Task statement: Of the lines in the data below, write out exactly those from the one holding "Quantità (54, 844)" through the one holding "Avvisami quando disponibile (118, 1027)", both included.

****************

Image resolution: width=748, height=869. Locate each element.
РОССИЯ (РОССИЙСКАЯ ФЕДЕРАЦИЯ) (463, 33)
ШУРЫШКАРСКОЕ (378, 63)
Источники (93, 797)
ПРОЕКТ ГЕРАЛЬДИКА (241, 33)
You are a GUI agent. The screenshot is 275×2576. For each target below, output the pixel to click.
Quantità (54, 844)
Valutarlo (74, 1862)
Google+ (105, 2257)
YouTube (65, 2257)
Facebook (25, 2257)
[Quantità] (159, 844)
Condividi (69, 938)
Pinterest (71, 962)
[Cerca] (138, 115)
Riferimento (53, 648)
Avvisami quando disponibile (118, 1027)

****************

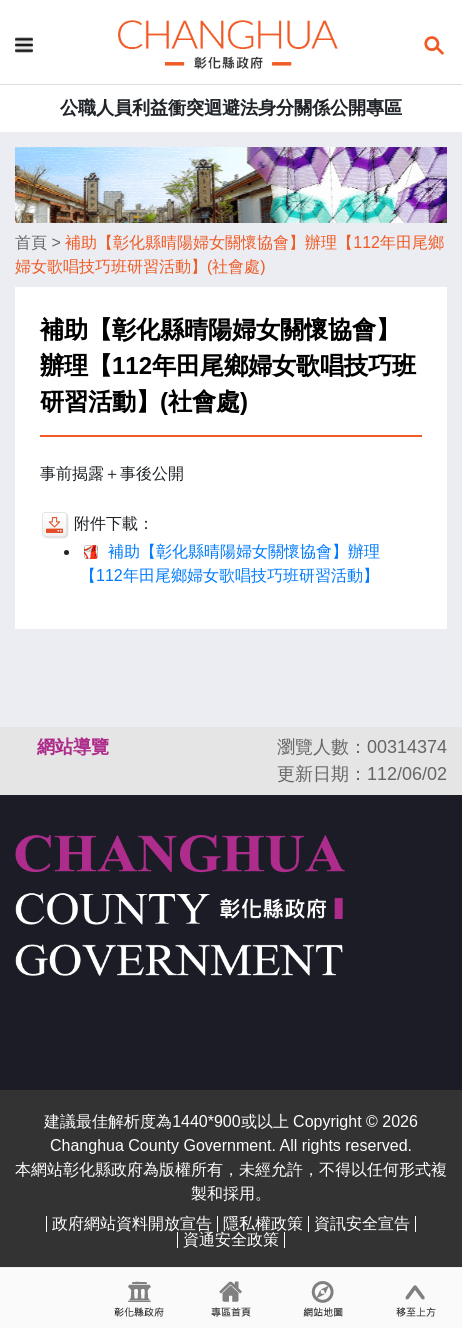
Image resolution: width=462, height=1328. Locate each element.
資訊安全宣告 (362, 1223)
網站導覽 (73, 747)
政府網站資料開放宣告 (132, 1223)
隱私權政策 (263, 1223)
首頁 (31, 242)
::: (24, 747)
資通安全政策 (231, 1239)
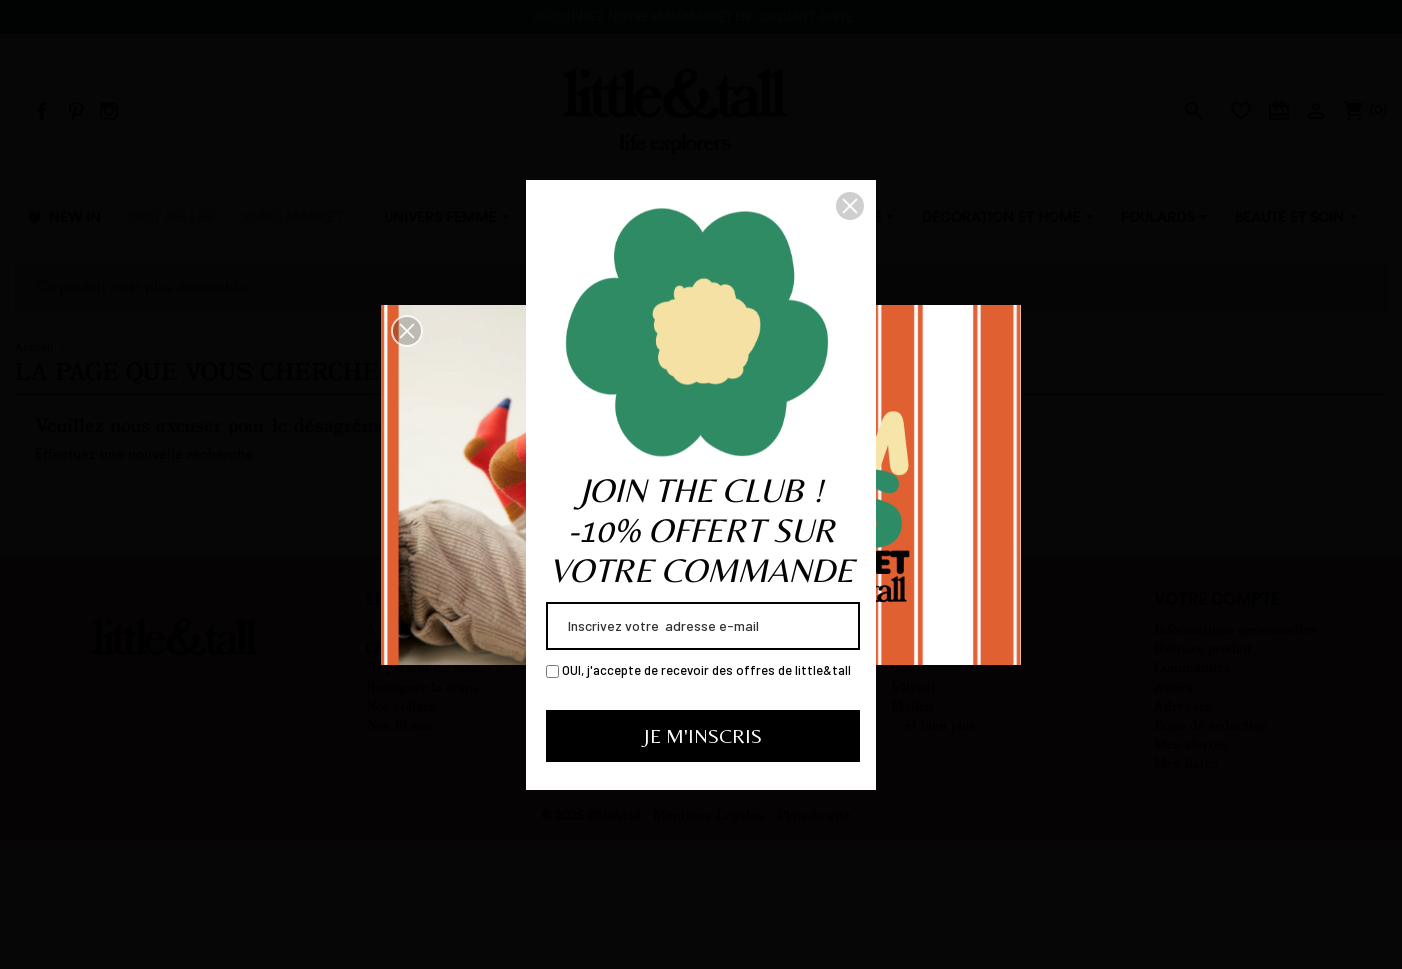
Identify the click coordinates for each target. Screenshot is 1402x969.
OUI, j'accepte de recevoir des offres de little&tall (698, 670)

****************

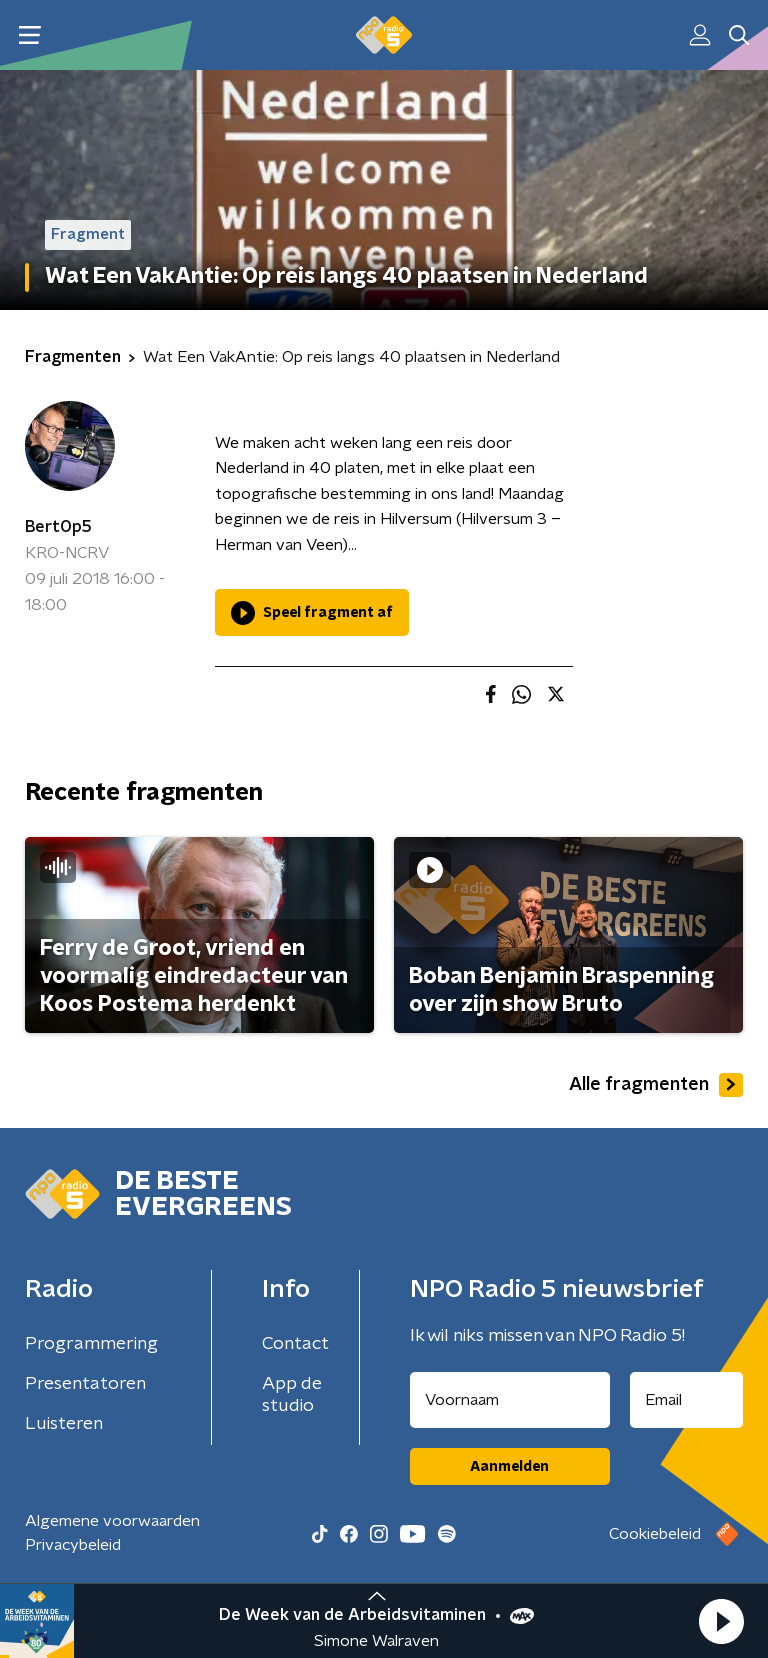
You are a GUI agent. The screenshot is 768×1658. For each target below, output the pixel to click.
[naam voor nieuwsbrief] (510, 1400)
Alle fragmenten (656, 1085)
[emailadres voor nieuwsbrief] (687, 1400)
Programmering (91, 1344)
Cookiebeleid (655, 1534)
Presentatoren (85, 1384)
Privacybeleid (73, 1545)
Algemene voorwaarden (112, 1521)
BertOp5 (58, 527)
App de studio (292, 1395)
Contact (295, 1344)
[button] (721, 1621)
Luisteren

****************

Expected answer:
Quantità (54, 844)
Valutarlo (74, 1862)
Google+ (105, 2257)
YouTube (65, 2257)
Facebook (25, 2257)
[Quantità] (159, 844)
Condividi (69, 938)
Pinterest (71, 962)
[Cerca] (138, 115)
Riferimento (53, 648)
Avvisami quando disponibile (118, 1027)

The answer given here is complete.